Disable globally in `~/.pagerunner/config.toml`:

```toml
[ner]
enabled = false
```

## Stealth mode

Pass `stealth: true` to `open_session` to enable anti-detection: hides automation signals, injects scripts to mask `navigator.webdriver`, and adds human-like delays between inputs.

```json
{ "tool": "open_session", "profile": "personal", "stealth": true }
```

## Example session

```
open_session(profile="personal")          → session_id: abc123
new_tab(session_id, url="https://...")    → target_id: TAB456
get_content(session_id, target_id)        → "page text..."
click(session_id, target_id, "#button")
type_text(session_id, target_id, "hello", selector="#input")
screenshot(session_id, target_id)         → "data:image/png;base64,..."
close_session(session_id)
```

## Daemon (multiple Claude Code sessions / persistent state)

By default each `pagerunner mcp` process opens the database directly — only one can run at a time. If you open Pagerunner in a second Claude Code window you'll hit a DB lock error.

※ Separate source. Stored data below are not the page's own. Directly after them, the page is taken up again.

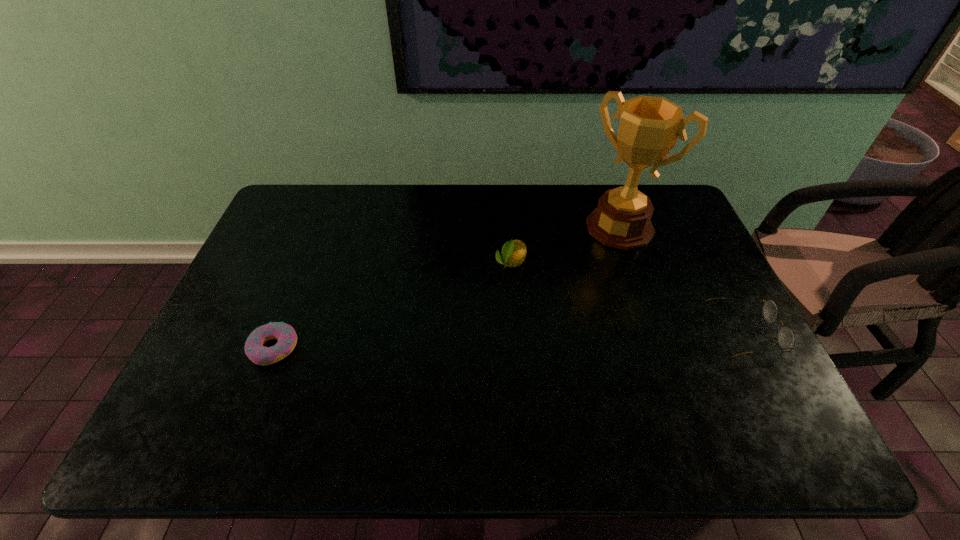 I want to click on free spot on the desktop that is between the doughnut and the third tallest object and is positioned on the front-facing side of the farthest object, so click(x=525, y=340).

You are a GUI agent. You are given a task and a screenshot of the screen. Output one action in this format:
    pyautogui.click(x=<x>, y=<y>)
    Task: Click on the free spot on the desktop that is between the doughnut and the spectacles and is positioned with leaves positioned above the second tallest object
    This screenshot has width=960, height=540.
    Given the screenshot: What is the action you would take?
    458,342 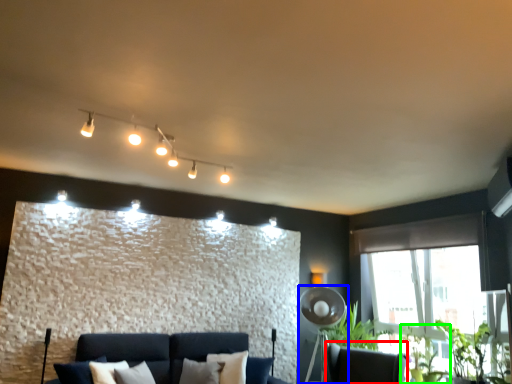 Question: Based on their relative distances, which object is nearer to swivel chair (highlighted by a red box)? Choose from fan (highlighted by a blue box) and plant (highlighted by a green box).

Choices:
 (A) fan
 (B) plant

Answer: (B) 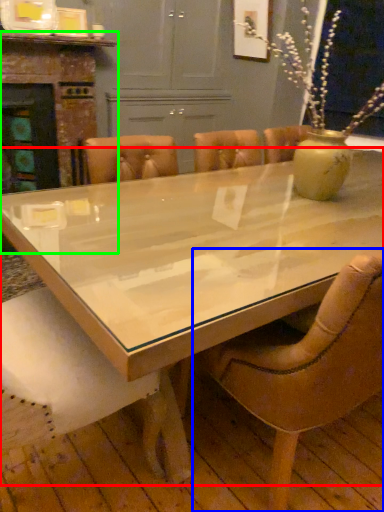 Question: Based on their relative distances, which object is farther from coffee table (highlighted by a red box)? Choose from chair (highlighted by a blue box) and fireplace (highlighted by a green box).

Choices:
 (A) chair
 (B) fireplace

Answer: (B) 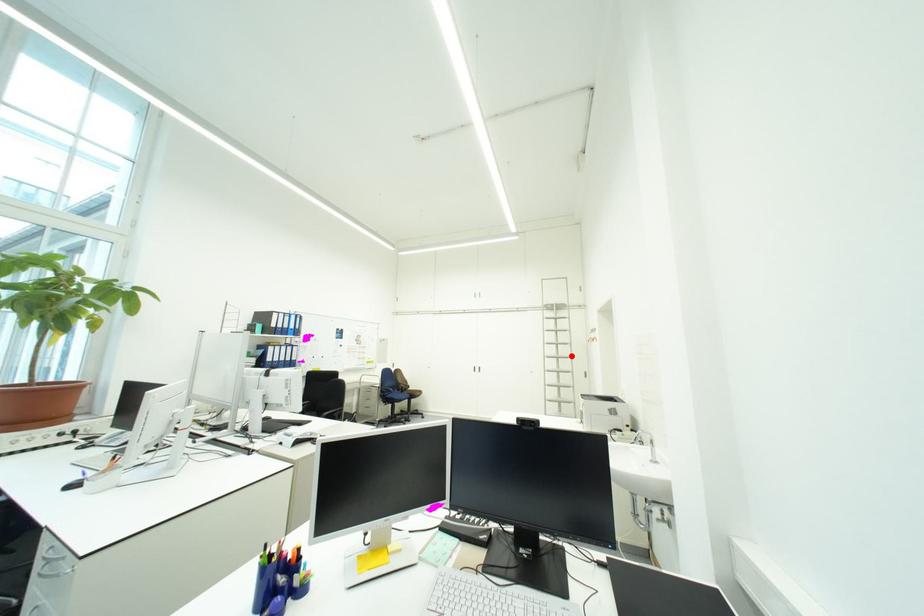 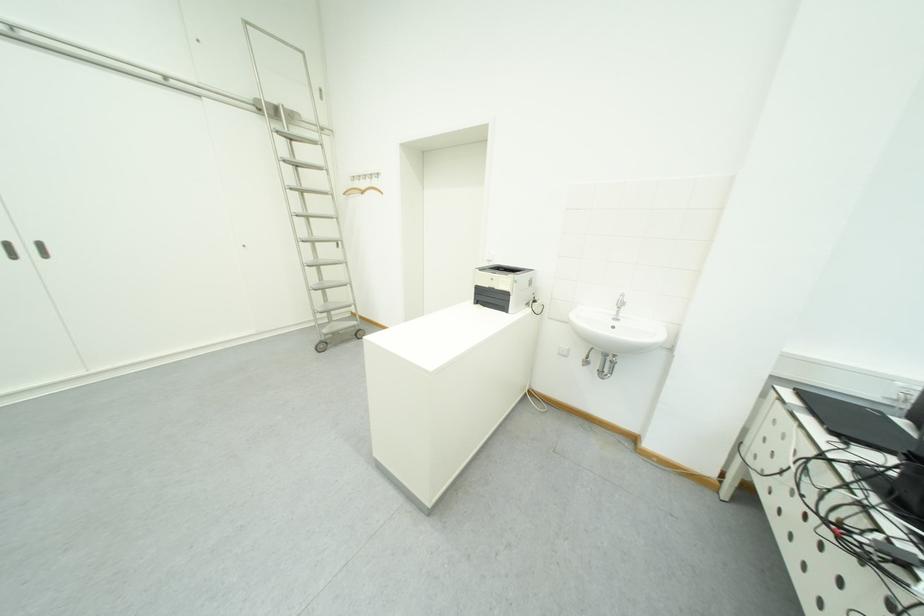 Find the pixel in the second image that matches the highlighted location in the first image.

(322, 213) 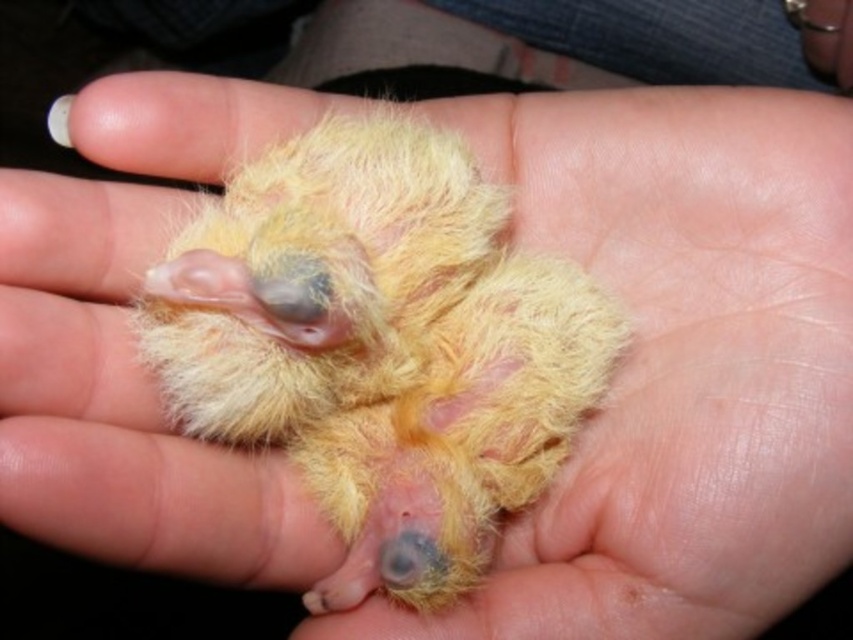 You are a wildlife rehabilitator assessing a bird rescue situation. You see a fluffy yellow bird at center and a yellow downy feather at center. Which object is bigger in size?

The fluffy yellow bird at center is larger in size compared to the yellow downy feather at center.

You are a wildlife photographer trying to capture a closeup shot of the fluffy yellow bird at center. According to the coordinates provided, where should you position your camera relative to the bird to ensure it is centered in your frame?

The fluffy yellow bird at center is located at coordinates point (381, 346), so you should position your camera directly facing the bird at those coordinates to center it in your frame. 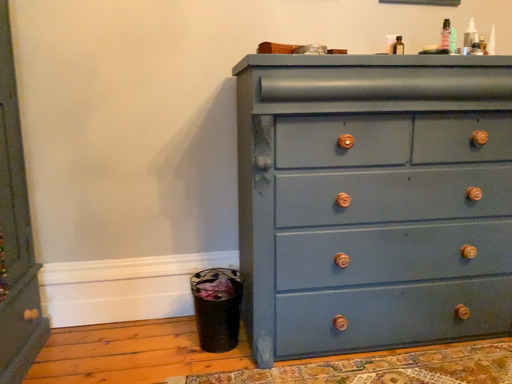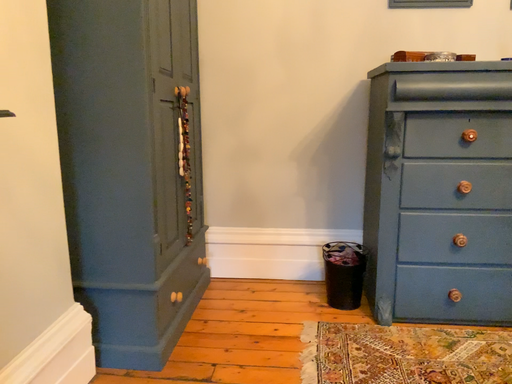 Question: Which way did the camera rotate in the video?

Choices:
 (A) rotated right
 (B) rotated left

Answer: (B) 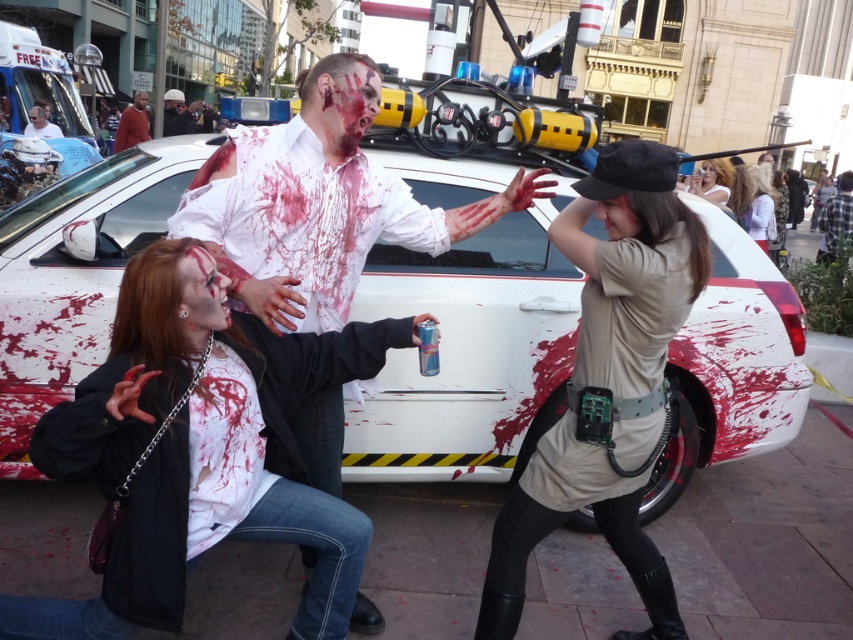 You are a photographer trying to capture a clear shot of the matte black jacket at center without the white plastic ambulance at upper left blocking it. What should you do?

Move your position to the right so the ambulance is no longer in front of the matte black jacket at center.

You are a photographer at the event and need to capture a closeup shot of the matte black jacket at center without the white plastic ambulance at upper left blocking the view. Is the ambulance thin enough to avoid blocking the jacket?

Start the daemon once to share state across any number of sessions:

```bash
pagerunner daemon &
```

Each `pagerunner mcp` instance automatically detects the daemon, connects to it over a Unix socket (`~/.pagerunner/daemon.sock`), and proxies all tool calls through it. All Claude Code windows share the same open browsers, KV store, and snapshots.

To stop:

```bash
pkill -f "pagerunner daemon"
```

**Install as a background service** (starts at login, restarts on crash):

```bash
cargo build --release
./scripts/install-launchd.sh
```

Logs at `~/.pagerunner/daemon.log`.

## Snapshots

Save authenticated browser state to the encrypted local DB:

```
save_snapshot(session_id, target_id, origin="https://github.com")
```

Restore it in any future session:

```
restore_snapshot(session_id, target_id, origin="https://github.com")
```

Snapshots are encrypted with AES-256-GCM. The key is stored in macOS Keychain under `pagerunner / db_key` — never written to disk in plaintext.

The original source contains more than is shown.